- TASK REQUIREMENTS
Look through the records, and whenever a line includes the word "Тройное", copy it.

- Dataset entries
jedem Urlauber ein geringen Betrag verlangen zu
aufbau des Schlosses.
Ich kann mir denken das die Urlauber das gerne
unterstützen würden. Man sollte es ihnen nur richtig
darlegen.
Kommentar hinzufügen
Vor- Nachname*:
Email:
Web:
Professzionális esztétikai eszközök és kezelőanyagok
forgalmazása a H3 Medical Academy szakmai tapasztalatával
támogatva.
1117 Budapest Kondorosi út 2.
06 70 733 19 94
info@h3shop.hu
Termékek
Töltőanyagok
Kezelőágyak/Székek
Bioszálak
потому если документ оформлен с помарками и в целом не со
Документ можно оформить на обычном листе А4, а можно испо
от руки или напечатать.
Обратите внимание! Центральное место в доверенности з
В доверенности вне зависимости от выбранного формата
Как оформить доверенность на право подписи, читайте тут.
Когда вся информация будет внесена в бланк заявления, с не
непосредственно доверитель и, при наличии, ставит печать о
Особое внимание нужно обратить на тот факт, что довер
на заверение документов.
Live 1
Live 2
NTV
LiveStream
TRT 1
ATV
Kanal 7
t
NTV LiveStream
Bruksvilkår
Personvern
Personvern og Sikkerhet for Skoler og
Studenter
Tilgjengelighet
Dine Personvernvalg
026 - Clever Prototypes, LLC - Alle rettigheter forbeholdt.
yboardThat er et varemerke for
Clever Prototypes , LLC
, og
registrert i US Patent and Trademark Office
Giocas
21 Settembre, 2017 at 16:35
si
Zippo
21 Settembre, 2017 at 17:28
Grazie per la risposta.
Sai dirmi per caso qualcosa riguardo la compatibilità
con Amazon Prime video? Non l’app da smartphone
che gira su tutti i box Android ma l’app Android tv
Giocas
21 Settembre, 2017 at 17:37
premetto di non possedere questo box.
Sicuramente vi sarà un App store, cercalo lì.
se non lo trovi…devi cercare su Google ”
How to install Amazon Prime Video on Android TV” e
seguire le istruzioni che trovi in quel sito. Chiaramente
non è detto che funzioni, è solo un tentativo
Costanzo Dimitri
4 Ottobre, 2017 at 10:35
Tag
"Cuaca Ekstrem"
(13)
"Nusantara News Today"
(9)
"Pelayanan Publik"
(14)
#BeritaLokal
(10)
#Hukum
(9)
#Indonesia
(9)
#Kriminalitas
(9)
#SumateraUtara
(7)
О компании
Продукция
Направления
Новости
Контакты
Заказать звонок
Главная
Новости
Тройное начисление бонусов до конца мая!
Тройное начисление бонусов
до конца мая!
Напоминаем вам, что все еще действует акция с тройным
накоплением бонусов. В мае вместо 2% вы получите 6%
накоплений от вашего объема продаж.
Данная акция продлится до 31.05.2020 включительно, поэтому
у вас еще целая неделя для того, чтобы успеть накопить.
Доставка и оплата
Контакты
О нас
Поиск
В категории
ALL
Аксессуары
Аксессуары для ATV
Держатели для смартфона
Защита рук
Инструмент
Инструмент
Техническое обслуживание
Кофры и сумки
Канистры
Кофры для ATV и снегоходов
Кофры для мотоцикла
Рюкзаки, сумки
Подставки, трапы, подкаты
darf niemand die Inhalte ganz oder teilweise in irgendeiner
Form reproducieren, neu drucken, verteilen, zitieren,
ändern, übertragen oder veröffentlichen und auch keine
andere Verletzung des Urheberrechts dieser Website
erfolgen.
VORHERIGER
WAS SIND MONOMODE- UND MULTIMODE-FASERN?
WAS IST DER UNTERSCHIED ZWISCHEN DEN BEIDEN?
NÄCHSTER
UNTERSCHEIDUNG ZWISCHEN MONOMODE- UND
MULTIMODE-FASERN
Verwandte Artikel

---

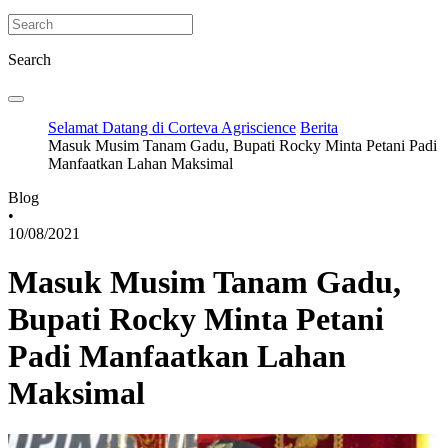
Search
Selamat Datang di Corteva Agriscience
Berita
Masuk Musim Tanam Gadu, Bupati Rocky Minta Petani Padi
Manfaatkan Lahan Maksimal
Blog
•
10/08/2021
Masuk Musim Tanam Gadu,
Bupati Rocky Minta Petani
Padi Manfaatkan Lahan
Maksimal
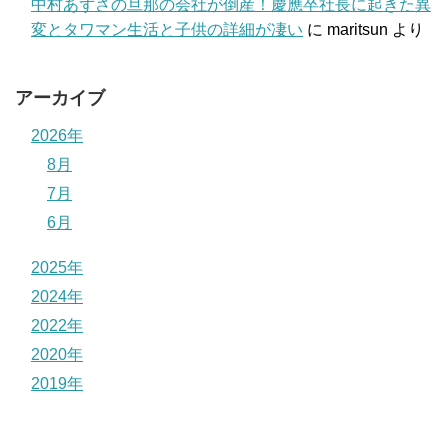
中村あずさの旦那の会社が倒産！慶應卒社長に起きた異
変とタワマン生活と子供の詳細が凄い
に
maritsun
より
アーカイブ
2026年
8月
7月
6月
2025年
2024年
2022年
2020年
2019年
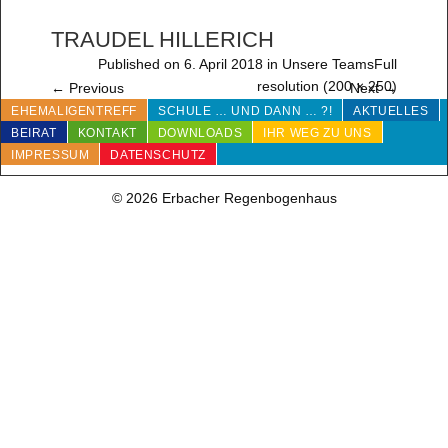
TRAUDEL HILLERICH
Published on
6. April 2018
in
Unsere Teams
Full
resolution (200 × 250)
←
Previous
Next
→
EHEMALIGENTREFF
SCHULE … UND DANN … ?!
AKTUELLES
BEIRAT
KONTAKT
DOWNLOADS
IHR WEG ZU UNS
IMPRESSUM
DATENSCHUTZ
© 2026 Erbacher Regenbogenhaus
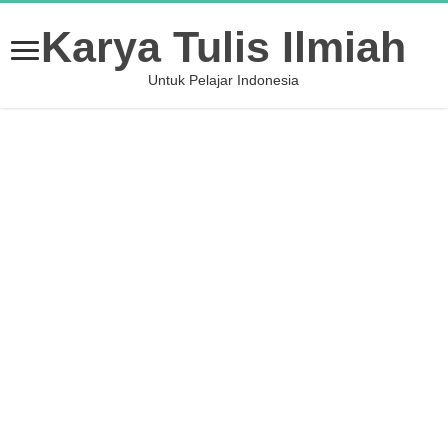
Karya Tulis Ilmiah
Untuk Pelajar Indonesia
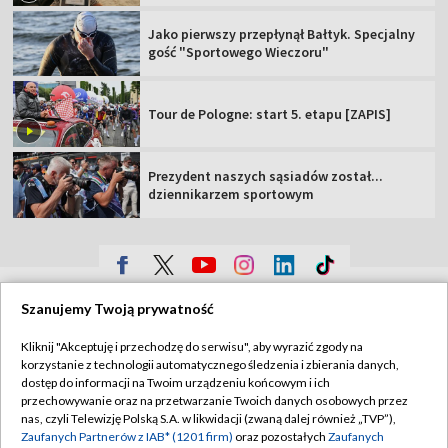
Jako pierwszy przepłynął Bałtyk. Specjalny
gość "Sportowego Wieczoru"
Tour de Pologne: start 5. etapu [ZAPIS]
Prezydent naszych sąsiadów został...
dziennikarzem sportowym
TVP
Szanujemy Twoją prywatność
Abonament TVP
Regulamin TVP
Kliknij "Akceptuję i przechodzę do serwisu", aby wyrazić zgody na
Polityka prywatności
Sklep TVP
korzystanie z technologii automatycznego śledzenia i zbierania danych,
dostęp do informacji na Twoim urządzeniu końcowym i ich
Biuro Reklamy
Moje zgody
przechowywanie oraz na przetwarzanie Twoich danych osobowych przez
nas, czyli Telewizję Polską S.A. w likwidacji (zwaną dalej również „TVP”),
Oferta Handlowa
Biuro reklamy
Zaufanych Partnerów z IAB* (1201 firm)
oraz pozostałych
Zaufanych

- RESULT OF THIS EXERCISE
Тройное начисление бонусов до конца мая!
Тройное начисление бонусов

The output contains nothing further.